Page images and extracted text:
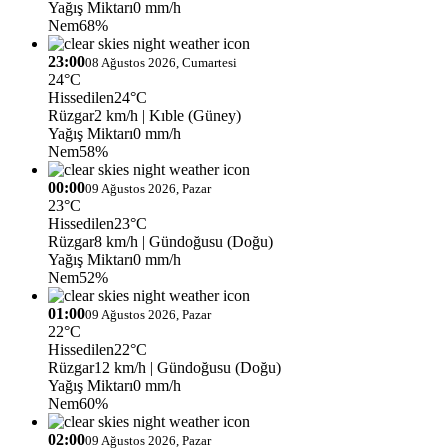
Yağış Miktarı
0 mm/h
Nem
68%
23:00
08 Ağustos 2026, Cumartesi
24°C
Hissedilen
24°C
Rüzgar
2 km/h
| Kıble (Güney)
Yağış Miktarı
0 mm/h
Nem
58%
00:00
09 Ağustos 2026, Pazar
23°C
Hissedilen
23°C
Rüzgar
8 km/h
| Gündoğusu (Doğu)
Yağış Miktarı
0 mm/h
Nem
52%
01:00
09 Ağustos 2026, Pazar
22°C
Hissedilen
22°C
Rüzgar
12 km/h
| Gündoğusu (Doğu)
Yağış Miktarı
0 mm/h
Nem
60%
02:00
09 Ağustos 2026, Pazar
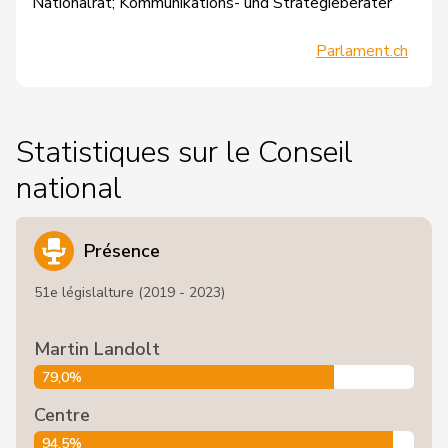
Nationalrat; Kommunikations- und Strategieberater
Parlament.ch
Statistiques sur le Conseil
national
Présence
51e législalture (2019 - 2023)
Martin Landolt
79,0%
Centre
94,5%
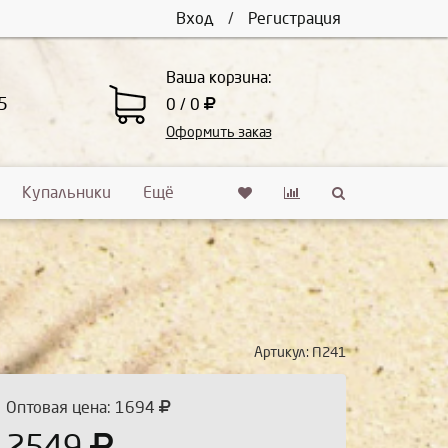
Вход
/
Регистрация
Ваша корзина:
5
0 / 0
Оформить заказ
Купальники
Ещё
Артикул:
П241
Оптовая цена: 1694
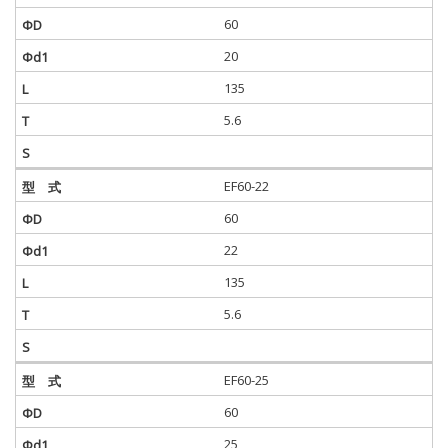
60
20
135
5.6
EF60-22
60
22
135
5.6
EF60-25
60
25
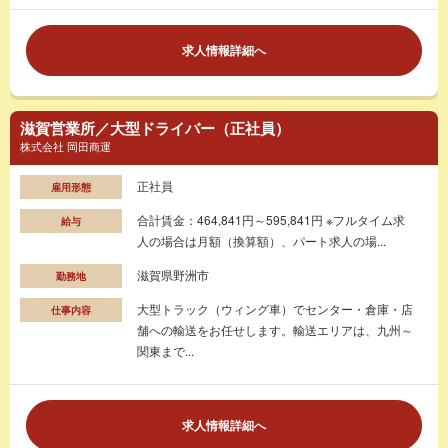
求人情報詳細へ
滋賀営業所／大型ドライバー（正社員）
株式会社 岡田商運
正社員
雇用形態
合計賃金：464,841円～595,841円 ※フルタイム求
給与
人の場合は月額（換算額）、パート求人の場...
滋賀県野洲市
勤務地
大型トラック（ウィング車）でセンター・倉庫・店
仕事内容
舗への輸送をお任せします。輸送エリアは、九州～
関東まで...
求人情報詳細へ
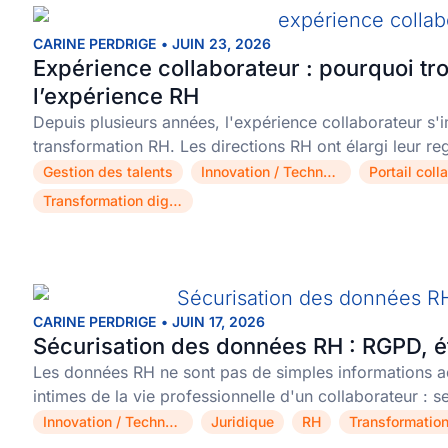
CARINE PERDRIGE
•
JUIN 23, 2026
Expérience collaborateur : pourquoi trop
l’expérience RH
Depuis plusieurs années, l'expérience collaborateur s
transformation RH. Les directions RH ont élargi leur r
Gestion des talents
Innovation / Technologie
Portail coll
,
,
Transformation digitale
CARINE PERDRIGE
•
JUIN 17, 2026
Sécurisation des données RH : RGPD, ét
Les données RH ne sont pas de simples informations ad
intimes de la vie professionnelle d'un collaborateur :
Innovation / Technologie
Juridique
RH
,
,
,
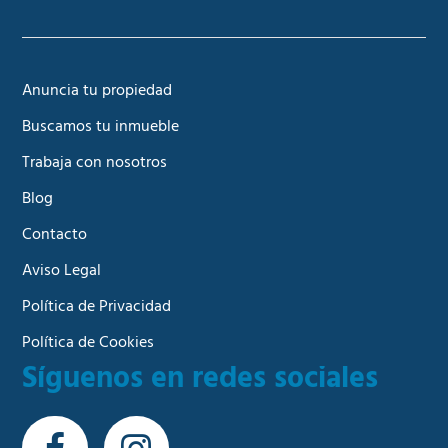
Anuncia tu propiedad
Buscamos tu inmueble
Trabaja con nosotros
Blog
Contacto
Aviso Legal
Política de Privacidad
Política de Cookies
Síguenos en redes sociales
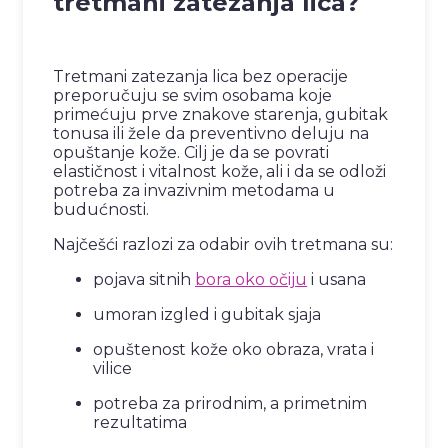
tretmani zatezanja lica?
Tretmani zatezanja lica bez operacije
preporučuju se svim osobama koje
primećuju prve znakove starenja, gubitak
tonusa ili žele da preventivno deluju na
opuštanje kože. Cilj je da se povrati
elastičnost i vitalnost kože, ali i da se odloži
potreba za invazivnim metodama u
budućnosti.
Najčešći razlozi za odabir ovih tretmana su:
pojava sitnih
bora oko očiju
i usana
umoran izgled i gubitak sjaja
opuštenost kože oko obraza, vrata i
vilice
potreba za prirodnim, a primetnim
rezultatima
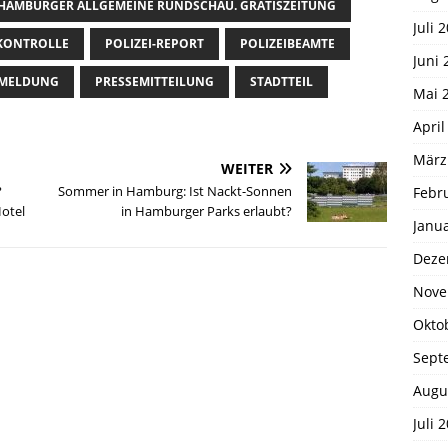
HAMBURGER ALLGEMEINE RUNDSCHAU. GRATISZEITUNG
Juli 
-KONTROLLE
POLIZEI-REPORT
POLIZEIBEAMTE
Juni 
EMELDUNG
PRESSEMITTEILUNG
STADTTEIL
Mai 
April
März
WEITER
?
Sommer in Hamburg: Ist Nackt-Sonnen
Febr
otel
in Hamburger Parks erlaubt?
Janu
Deze
Nove
Okto
Sept
Augu
Juli 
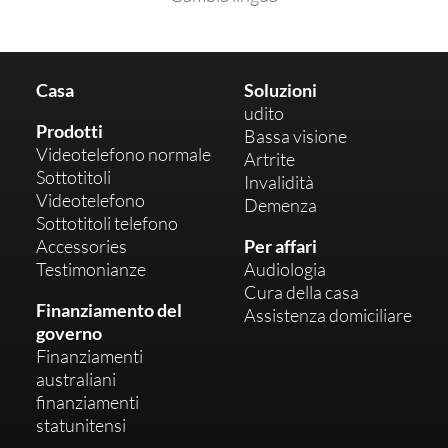
Casa
Soluzioni
udito
Prodotti
Bassa visione
Videotelefono normale
Artrite
Sottotitoli
Invalidità
Videotelefono
Demenza
Sottotitoli telefono
Accessories
Per affari
Testimonianze
Audiologia
Cura della casa
Finanziamento del
Assistenza domiciliare
governo
Finanziamenti
australiani
finanziamenti
statunitensi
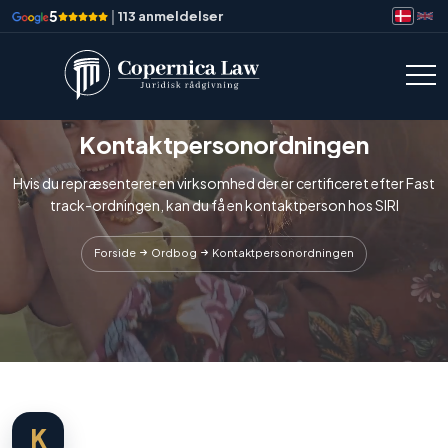
5
|
113 anmeldelser
Kontaktpersonordningen
Hvis du repræsenterer en virksomhed der er certificeret efter Fast
track-ordningen, kan du få en kontaktperson hos SIRI
Forside
Ordbog
Kontaktpersonordningen
K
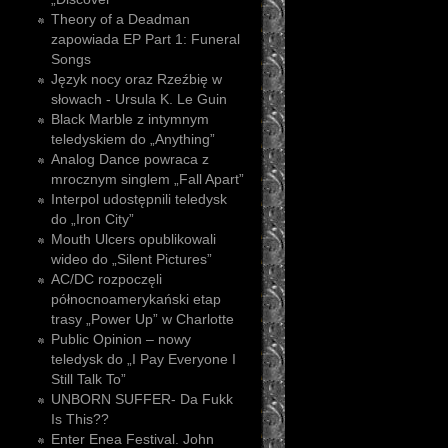
Theory of a Deadman
zapowiada EP Part 1: Funeral
Songs
Język nocy oraz Rzeźbię w
słowach - Ursula K. Le Guin
Black Marble z intymnym
teledyskiem do „Anything”
Analog Dance powraca z
mrocznym singlem „Fall Apart”
Interpol udostępnili teledysk
do „Iron City”
Mouth Ulcers opublikowali
wideo do „Silent Pictures”
AC/DC rozpoczęli
północnoamerykański etap
trasy „Power Up” w Charlotte
Public Opinion – nowy
teledysk do „I Pay Everyone I
Still Talk To”
UNBORN SUFFER- Da Fukk
Is This??
Enter Enea Festival. John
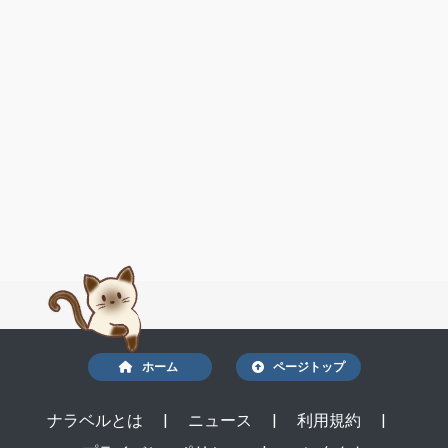
ホーム
ページトップ
ナラベルとは
|
ニュース
|
利用規約
|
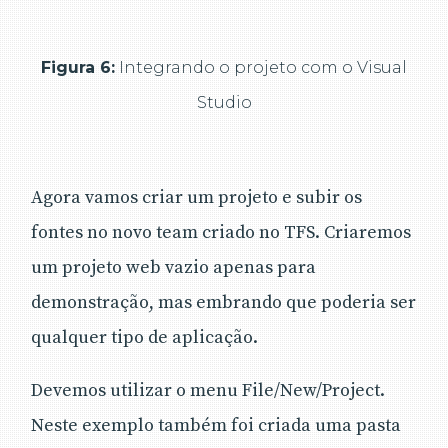
Figura 6:
Integrando o projeto com o Visual
Studio
Agora vamos criar um projeto e subir os
fontes no novo team criado no TFS. Criaremos
um projeto web vazio apenas para
demonstração, mas embrando que poderia ser
qualquer tipo de aplicação.
Devemos utilizar o menu File/New/Project.
Neste exemplo também foi criada uma pasta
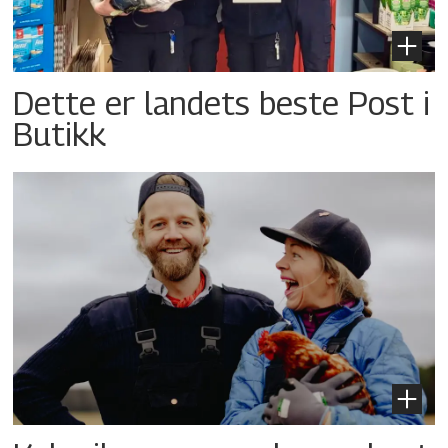
Dette er landets beste Post i
Butikk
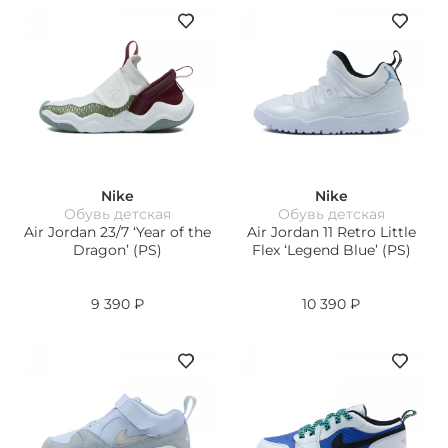
Nike
Nike
Обувь детская
Обувь детская
Air Jordan 23/7 ‘Year of the
Air Jordan 11 Retro Little
Dragon’ (PS)
Flex ‘Legend Blue’ (PS)
9 390
₽
10 390
₽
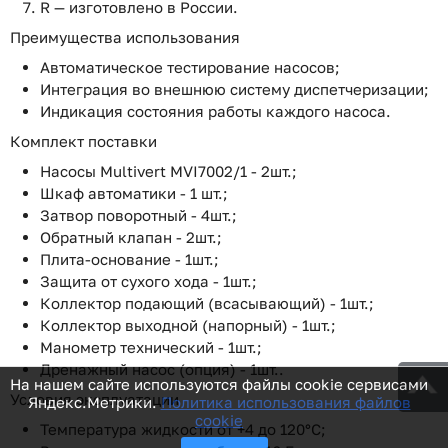
R — изготовлено в России.
Преимущества использования
Автоматическое тестирование насосов;
Интеграция во внешнюю систему диспетчеризации;
Индикация состояния работы каждого насоса.
Комплект поставки
Насосы Multivert MVI7002/1 - 2шт.;
Шкаф автоматики - 1 шт.;
Затвор поворотный - 4шт.;
Обратный клапан - 2шт.;
Плита-основание - 1шт.;
Защита от сухого хода - 1шт.;
Коллектор подающий (всасывающий) - 1шт.;
Коллектор выходной (напорный) - 1шт.;
Манометр технический - 1шт.;
Дренажный насос (опция) - 1шт..
На нашем сайте используются файлы cookie сервисами
Условия эксплуатации
Яндекс.Метрики.
Политика использования файлов
cookie
Температура жидкости от +4 до 120°С;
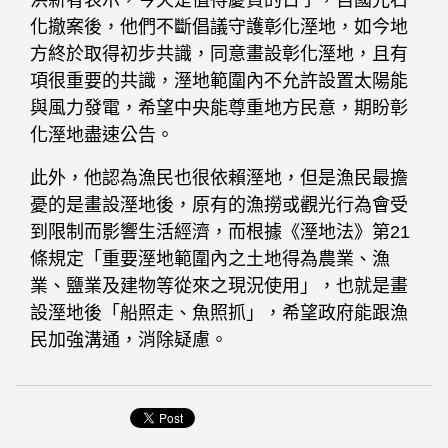
化撤案後，他們不斷倡議守護彰化溼地，如今地
方終於取得初步共識，同意畫設彰化溼地，且有
項很重要的共識，溼地範圍內不允許設置太陽能
與風力發電，希望中央能尊重地方民意，期盼彰
化溼地盡速公告。
此外，他認為漁民也很依賴溼地，但是漁民最擔
憂的是畫設溼地後，原有的漁撈或觀光行為會受
到限制而影響生活經濟，而根據《溼地法》第21
條規定「重要溼地範圍內之土地得為農業、漁
業、鹽業及建物等從來之現況使用」，也就是畫
設溼地後「船照走、魚照抓」，希望政府能跟漁
民加強溝通，消除疑慮。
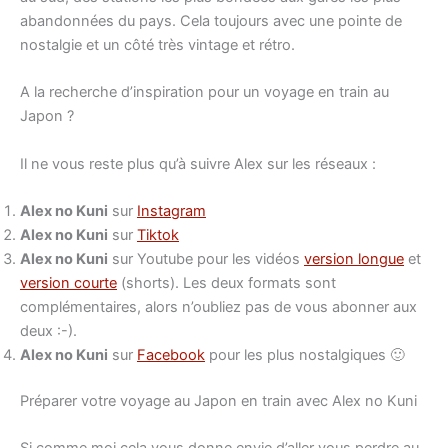
abandonnées du pays. Cela toujours avec une pointe de
nostalgie et un côté très vintage et rétro.
A la recherche d’inspiration pour un voyage en train au
Japon ?
Il ne vous reste plus qu’à suivre Alex sur les réseaux :
Alex no Kuni
sur
Instagram
Alex no Kuni
sur
Tiktok
Alex no Kuni
sur Youtube pour les vidéos
version longue
et
version courte
(shorts). Les deux formats sont
complémentaires, alors n’oubliez pas de vous abonner aux
deux :-).
Alex no Kuni
sur
Facebook
pour les plus nostalgiques 🙂
Préparer votre voyage au Japon en train avec Alex no Kuni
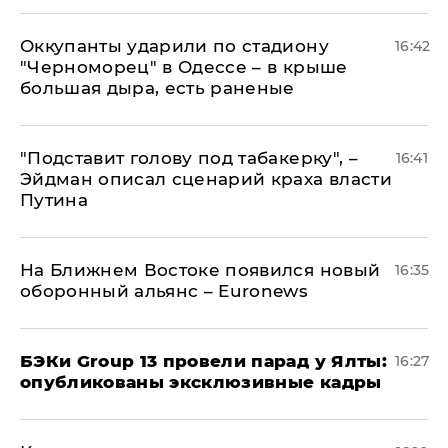
Оккупанты ударили по стадиону
16:42
"Черноморец" в Одессе – в крыше
большая дыра, есть раненые
​"Подставит голову под табакерку", –
16:41
Эйдман описал сценарий краха власти
Путина
На Ближнем Востоке появился новый
16:35
оборонный альянс – Euronews
​БЭКи Group 13 провели парад у Ялты:
16:27
опубликованы эксклюзивные кадры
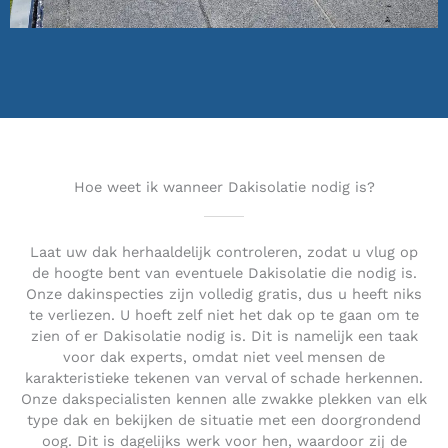
Hoe weet ik wanneer Dakisolatie nodig is?
Laat uw dak herhaaldelijk controleren, zodat u vlug op
de hoogte bent van eventuele Dakisolatie die nodig is.
Onze dakinspecties zijn volledig gratis, dus u heeft niks
te verliezen. U hoeft zelf niet het dak op te gaan om te
zien of er Dakisolatie nodig is. Dit is namelijk een taak
voor dak experts, omdat niet veel mensen de
karakteristieke tekenen van verval of schade herkennen.
Onze dakspecialisten kennen alle zwakke plekken van elk
type dak en bekijken de situatie met een doorgrondend
oog. Dit is dagelijks werk voor hen, waardoor zij de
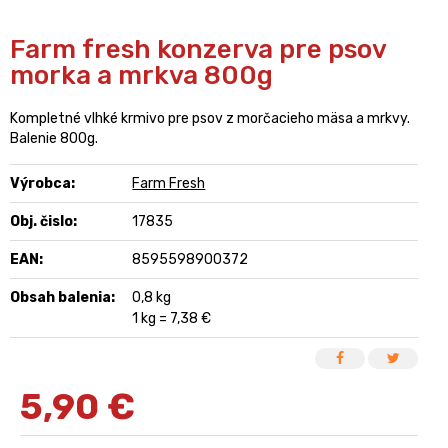
Farm fresh konzerva pre psov
morka a mrkva 800g
Kompletné vlhké krmivo pre psov z morčacieho mäsa a mrkvy.
Balenie 800g.
Výrobca:
Farm Fresh
Obj. čislo:
17835
EAN:
8595598900372
Obsah balenia:
0,8 kg
1 kg = 7,38 €
5,90
€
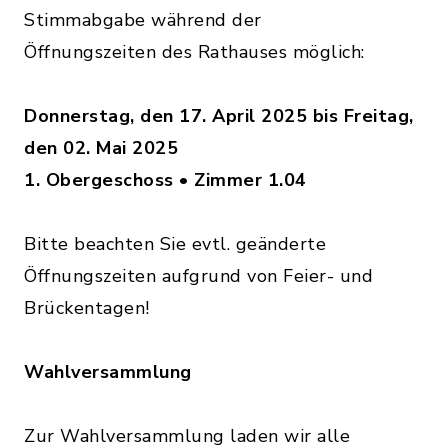
Stimmabgabe während der
Öffnungszeiten des Rathauses möglich:
Donnerstag, den 17. April 2025 bis Freitag,
den 02. Mai 2025
1. Obergeschoss • Zimmer 1.04
Bitte beachten Sie evtl. geänderte
Öffnungszeiten aufgrund von Feier- und
Brückentagen!
Wahlversammlung
Zur Wahlversammlung laden wir alle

▸ **PROBLEM**
The images in the entries above should be left out; please reproduce exactly the lines from the first through the one containing "51e législalture (2019 - 2023)".

▸ **EXPECTED ANSWER**
Yağış Miktarı
0 mm/h
Nem
68%
23:00
08 Ağustos 2026, Cumartesi
24°C
Hissedilen
24°C
Rüzgar
2 km/h
| Kıble (Güney)
Yağış Miktarı
0 mm/h
Nem
58%
00:00
09 Ağustos 2026, Pazar
23°C
Hissedilen
23°C
Rüzgar
8 km/h
| Gündoğusu (Doğu)
Yağış Miktarı
0 mm/h
Nem
52%
01:00
09 Ağustos 2026, Pazar
22°C
Hissedilen
22°C
Rüzgar
12 km/h
| Gündoğusu (Doğu)
Yağış Miktarı
0 mm/h
Nem
60%
02:00
09 Ağustos 2026, Pazar
Nationalrat; Kommunikations- und Strategieberater
Parlament.ch
Statistiques sur le Conseil
national
Présence
51e législalture (2019 - 2023)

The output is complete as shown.